### Extracted entries

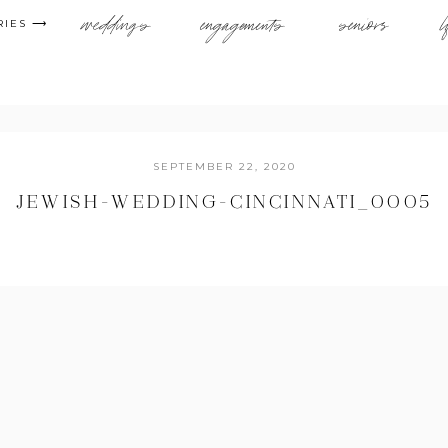
weddings
engagements
seniors
l
RIES ⟶
SEPTEMBER 22, 2020
JEWISH-WEDDING-CINCINNATI_0005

######

Work to be completed | Set down all of the entries exactly as they appear, but keep the images out.

Your response |
weddings
engagements
seniors
l
RIES ⟶
SEPTEMBER 22, 2020
JEWISH-WEDDING-CINCINNATI_0005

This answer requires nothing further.